The Pakistan Muslim League-Nawaz (PML-N), in blatant contrast to its claims of championing the cause of democracy, has totally negated not only set democratic norms but also its own constitution in reorganising the party at the district level, as all district presidents and secretaries general in four provinces were not elected through balloting, but were chosen by the PML-N’s top brass in closed-door meetings, causing considerable disquiet to party workers.
A source in the PML-N told Pakistan Today that almost all district presidents and secretaries general in the four provinces were first nominated by the party’s respective provincial coordination committees, and later their names were approved by the PML-N central organising committee, which met in Lahore from June 30 to July 2 under the chairmanship of PML-N chief Nawaz Sharif.
“All district presidents and secretaries general were ‘selected’ by provincial coordination committees of Punjab, Khyber Pakhtunkhwa (KP), Sindh and Balochistan headed by Shahbaz Sharif, Sardar Mehtab Abbasi, Saleem Zia and Khuda-e-Noor, respectively,” said the source. The source said that the selection of the party’s office-bearers at the district level without balloting had caused a rift in the party at the local level, where a number of diehard workers had threatened to part ways with the Nawaz-led faction of the Muslim League.
PML-N central leader from KP Sar Anjam Khan has also resigned from the party’s basic membership because of differences with the party’s top command on the reorganisation process. Anjaam told Pakistan Today that the PML-N top command had sabotaged all democratic traditions in the party’s reorganisation.
“No elections were held and the people who were ineligible to become district presidents were selected for the slots on the basis of whom PML-N chief Nawaz Sharif’s liked personally,” he said, adding that he and a number of his associates would soon take the decision to join another political party, such as the PML-Quaid or the PML-Likeminded.
Anjam said according to the party’s constitution, anyone who had not served the party for 10 years could not become a district president. “But in some districts, those people were made presidents who had just joined the party a few months ago,” he claimed. When contacted, PML-N’s Balochistan Coordination Committee Convenor Khuda-e-Noor confirmed that no district president in Balochistan had won intra-party elections, and they had all been nominated by the party’s provincial coordination committee and approved by the PML-N central organising committee.
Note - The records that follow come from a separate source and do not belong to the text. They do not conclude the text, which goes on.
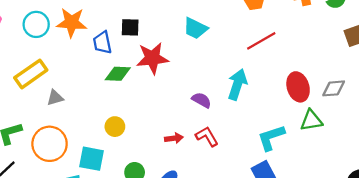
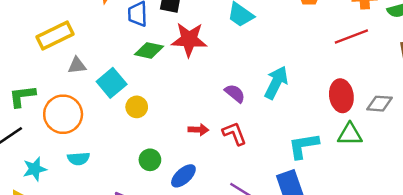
red line: (261, 41) -> (351, 37), moved
cyan square: (91, 159) -> (112, 83), moved, turned 30

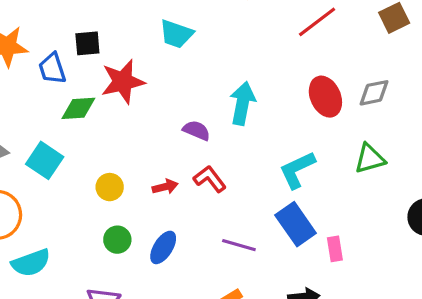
yellow circle: (137, 107) -> (110, 187), moved
green triangle: (350, 134) -> (370, 159), moved
cyan semicircle: (78, 159) -> (31, 263), size x1.4

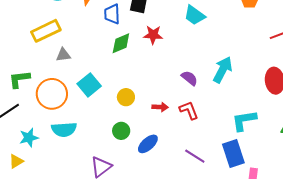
red star: (123, 82) -> (153, 35), size x0.7
green diamond: (78, 108) -> (121, 43), turned -35
cyan square: (45, 160) -> (89, 85), moved

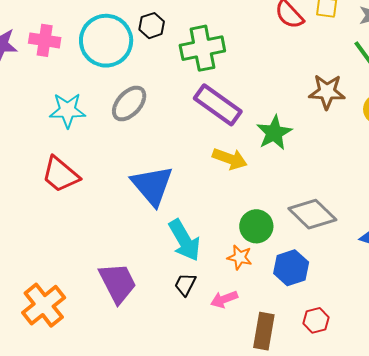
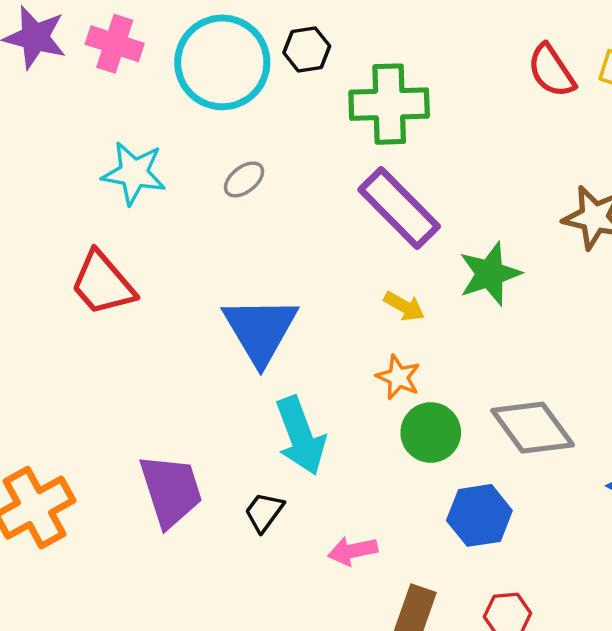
gray ellipse: (129, 104) -> (244, 179), size x0.6
yellow arrow: (230, 159) -> (404, 306), size x0.7
orange star: (240, 257) -> (398, 377), moved
black trapezoid: (185, 284) -> (264, 512), moved

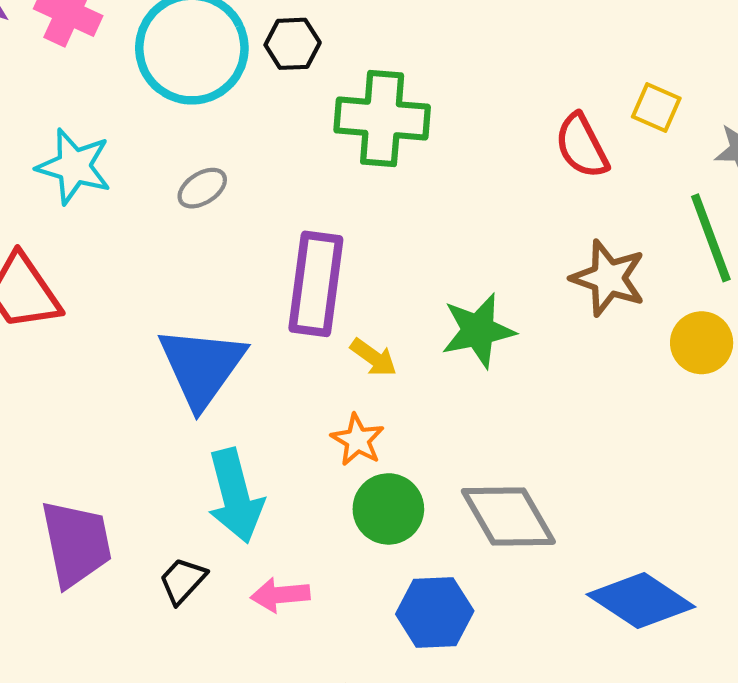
red semicircle: (551, 71) -> (582, 146), moved
purple rectangle: (399, 208) -> (316, 284), moved, turned 46
pink arrow: (353, 551) -> (280, 595), moved

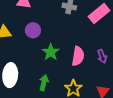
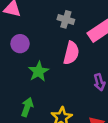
pink semicircle: (78, 56) -> (71, 53), moved

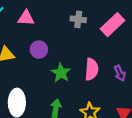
pink semicircle: (71, 53) -> (92, 69), moved

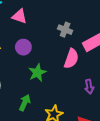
pink semicircle: (92, 69) -> (71, 59), moved

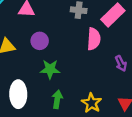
green star: (37, 73) -> (50, 69), moved, turned -30

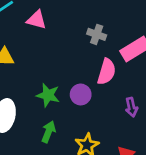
purple circle: (40, 41) -> (81, 94), moved

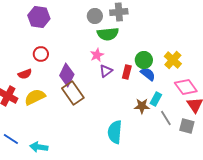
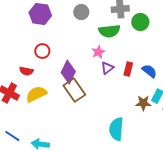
gray circle: (95, 16) -> (81, 12), moved
green circle: (144, 60) -> (140, 22), moved
red semicircle: (25, 74) -> (26, 71), turned 32

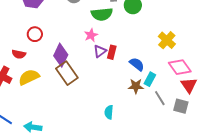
red rectangle: (128, 69) -> (112, 52), moved
blue semicircle: (149, 71) -> (137, 64), moved
cyan semicircle: (116, 129) -> (109, 112), size x0.6

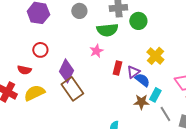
yellow cross: (167, 40) -> (155, 56), moved
purple triangle: (100, 51) -> (133, 72), moved

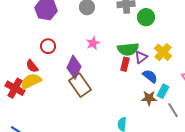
green semicircle: (107, 30) -> (128, 49), moved
pink star: (96, 51) -> (93, 43), moved
red semicircle: (24, 70) -> (32, 66), turned 40
purple triangle: (133, 72) -> (141, 57), moved
yellow semicircle: (34, 93) -> (31, 81), moved

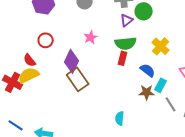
purple triangle: (141, 57) -> (127, 20), moved

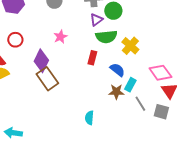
green semicircle: (126, 43) -> (106, 37), moved

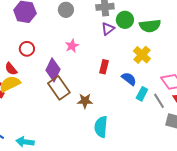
green semicircle: (106, 37) -> (150, 26), moved
brown star: (116, 92) -> (85, 101), moved
gray line: (140, 104) -> (159, 101), moved
cyan semicircle: (89, 118) -> (101, 127), size x1.5

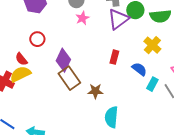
purple triangle: (108, 29) -> (118, 19), size x1.6
pink star: (72, 46) -> (82, 18), moved

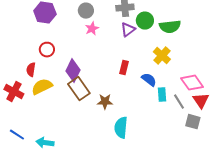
purple triangle: (118, 19) -> (128, 30), size x0.7
red semicircle: (21, 59) -> (31, 70), turned 48
yellow semicircle: (20, 74) -> (42, 87), moved
cyan rectangle: (152, 84) -> (162, 95), turned -32

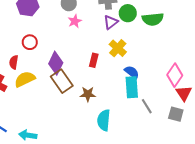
yellow cross: (162, 56) -> (118, 48), moved
red rectangle: (124, 68) -> (94, 60), moved
pink diamond: (192, 83) -> (175, 75), turned 70
cyan rectangle: (162, 95) -> (132, 87), moved, size x1.5
gray line: (179, 102) -> (147, 106), moved

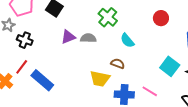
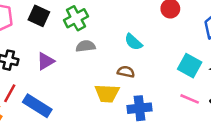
green cross: (108, 17) -> (76, 18), moved, turned 30
purple triangle: (68, 37) -> (46, 61), moved
pink line: (150, 91) -> (190, 99), moved

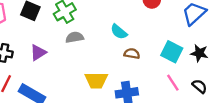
brown semicircle: (126, 72) -> (132, 54), moved
pink line: (190, 99) -> (173, 83), turned 36

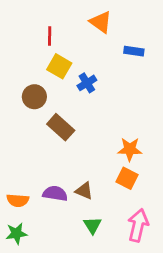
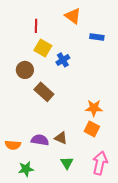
green star: (16, 234) -> (26, 169), moved

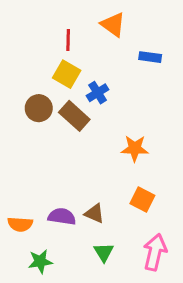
red line: (36, 26) -> (68, 40), moved
brown rectangle: (44, 92) -> (74, 116), moved
orange star: (94, 108) -> (135, 148), moved

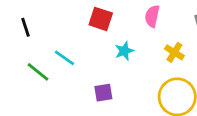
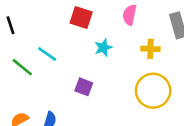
yellow cross: (174, 52) -> (150, 49), turned -30
purple square: (103, 93) -> (84, 87), turned 30

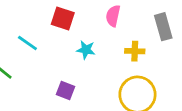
cyan star: (103, 48) -> (86, 50), turned 30
cyan line: (47, 54) -> (27, 43), moved

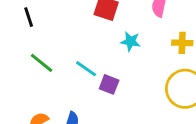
cyan line: (27, 43) -> (86, 69), moved

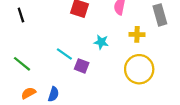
cyan star: (131, 41) -> (101, 42), moved
green line: (42, 63) -> (22, 64), moved

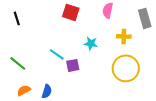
purple square: (82, 66) -> (73, 65), turned -32

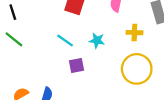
cyan line: (57, 54) -> (65, 41), moved
green line: (18, 63) -> (14, 39), moved

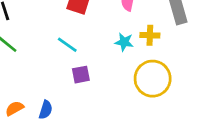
cyan star: (97, 41) -> (124, 42), moved

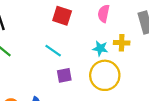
yellow circle: (153, 79) -> (105, 75), moved

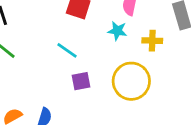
cyan star: (100, 48) -> (117, 31), moved

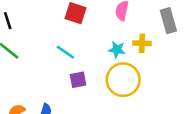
cyan star: (117, 31) -> (117, 50), moved

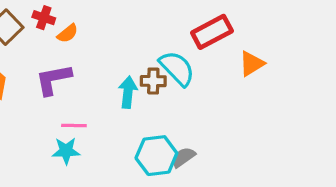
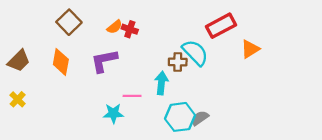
red cross: (44, 18) -> (130, 29), moved
cyan arrow: (128, 92) -> (161, 83), moved
pink line: (74, 125) -> (132, 96), moved

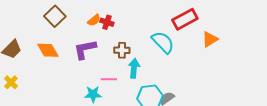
orange diamond: (61, 62) -> (48, 50), turned -40
brown cross: (178, 62) -> (122, 50), moved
“We had nominated these men for the party’s district presidents and secretaries general on March 14, 2011. PML-N chief Nawaz Sharif approved the provincial coordination committee’s nominations on July 2 at the party’s central organising committee meeting in Lahore,” he said. Noor said he was facing strong protest from party workers in Balochistan. “I receive hundreds of calls from various parts of the province in which [party workers] question nominations and raise objections against the lack of balloting in the election of district presidents.
In principle, district presidents and secretaries general should have been elected by the office-bearers of the party’s union and tehsil bodies through polls,” he added. He said disgruntled PML-N workers in the current scenario would either part ways with the party or refrain from taking full interest in party affairs. The PML-N’s constitution, in its 6th chapter, says on intra-party elections that the party shall hold elections at all levels in a free and fair manner and by secret balloting.
On eligibility, it says that any member of the Electoral College may contest the elections for the offices for which the Electoral College is constituted. For elections at district level, the constitution says that the District Election Commission shall organise and conduct elections at the district and local level. “Each such Commission consisting of five members shall be appointed by the Working Committee of the respective Provincial Muslim League and at least two of its members shall be from outside the District concerned. The existing office-bearers of Provincial and Central Muslim League and the candidates for any District and local organization of the party shall not eligible to become members of the Commissions,” it adds.
Sindh Coordination Committee Convenor Saleem Zia also confirmed that no voting was held to elect district presidents and secretaries generals. “District Coordination Committees had proposed five names each for the two slots from each district, and the provincial coordination committee selected two names which were later approved by the central organising committee of the PML-N,” he said.